**WHAT THE TASK REQUIRES**
Would you please write out only the lines running from the top of the listing through the one holding "Red Bull a légèrement", exactly, with both ends kept and pictures left out?

**MATERIAL FOR THE TASK**
──────────
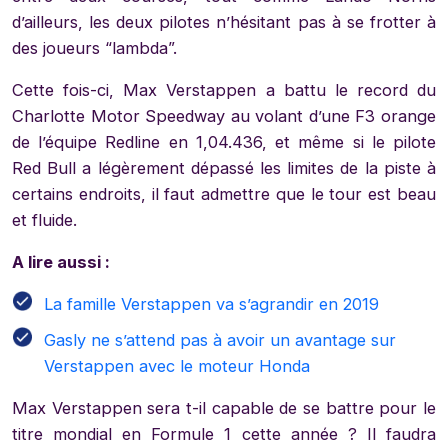
d’ailleurs, les deux pilotes n’hésitant pas à se frotter à
des joueurs “lambda”.
Cette fois-ci, Max Verstappen a battu le record du
Charlotte Motor Speedway au volant d’une F3 orange
de l’équipe Redline en 1,04.436, et même si le pilote
Red Bull a légèrement dépassé les limites de la piste à
certains endroits, il faut admettre que le tour est beau
et fluide.
A lire aussi :
La famille Verstappen va s’agrandir en 2019
Gasly ne s’attend pas à avoir un avantage sur
Verstappen avec le moteur Honda
Max Verstappen sera t-il capable de se battre pour le
titre mondial en Formule 1 cette année ? Il faudra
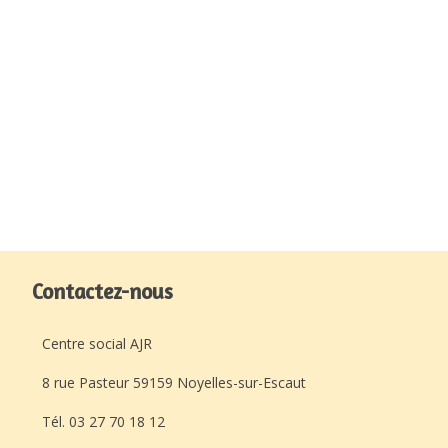
Contactez-nous
Centre social AJR
8 rue Pasteur 59159 Noyelles-sur-Escaut
Tél. 03 27 70 18 12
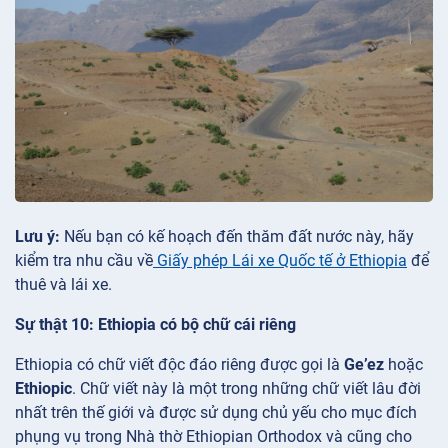
Lưu ý:
Nếu bạn có kế hoạch đến thăm đất nước này, hãy
kiểm tra nhu cầu về
Giấy phép Lái xe Quốc tế ở Ethiopia
để
thuê và lái xe.
Sự thật 10: Ethiopia có bộ chữ cái riêng
Ethiopia có chữ viết độc đáo riêng được gọi là
Ge’ez
hoặc
Ethiopic
. Chữ viết này là một trong những chữ viết lâu đời
nhất trên thế giới và được sử dụng chủ yếu cho mục đích
phụng vụ trong Nhà thờ Ethiopian Orthodox và cũng cho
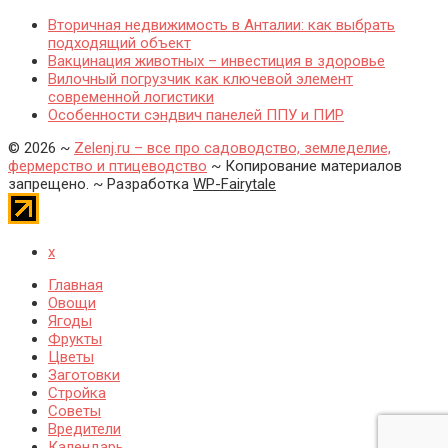
Вторичная недвижимость в Анталии: как выбрать
подходящий объект
Вакцинация животных – инвестиция в здоровье
Вилочный погрузчик как ключевой элемент
современной логистики
Особенности сэндвич панелей ППУ и ПИР
©
2026
~
Zelenj.ru – все про садоводство, земледелие,
фермерство и птицеводство
~ Копирование материалов
запрещено. ~ Разработка
WP-Fairytale
x
Главная
Овощи
Ягоды
Фрукты
Цветы
Заготовки
Стройка
Советы
Вредители
Календарь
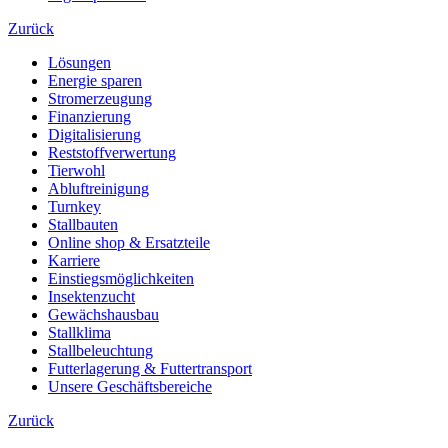
Zurück
Lösungen
Energie sparen
Stromerzeugung
Finanzierung
Digitalisierung
Reststoffverwertung
Tierwohl
Abluftreinigung
Turnkey
Stallbauten
Online shop & Ersatzteile
Karriere
Einstiegsmöglichkeiten
Insektenzucht
Gewächshausbau
Stallklima
Stallbeleuchtung
Futterlagerung & Futtertransport
Unsere Geschäftsbereiche
Zurück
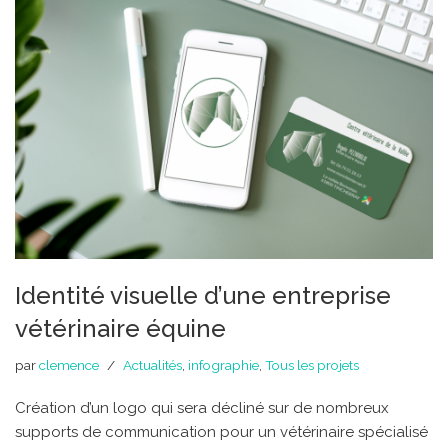
Identité visuelle d’une entreprise
vétérinaire équine
par
clemence
Actualités
,
infographie
,
Tous les projets
Création d’un logo qui sera décliné sur de nombreux
supports de communication pour un vétérinaire spécialisé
──────────
**ANSWER BELOW**
d’ailleurs, les deux pilotes n’hésitant pas à se frotter à
des joueurs “lambda”.
Cette fois-ci, Max Verstappen a battu le record du
Charlotte Motor Speedway au volant d’une F3 orange
de l’équipe Redline en 1,04.436, et même si le pilote
Red Bull a légèrement dépassé les limites de la piste à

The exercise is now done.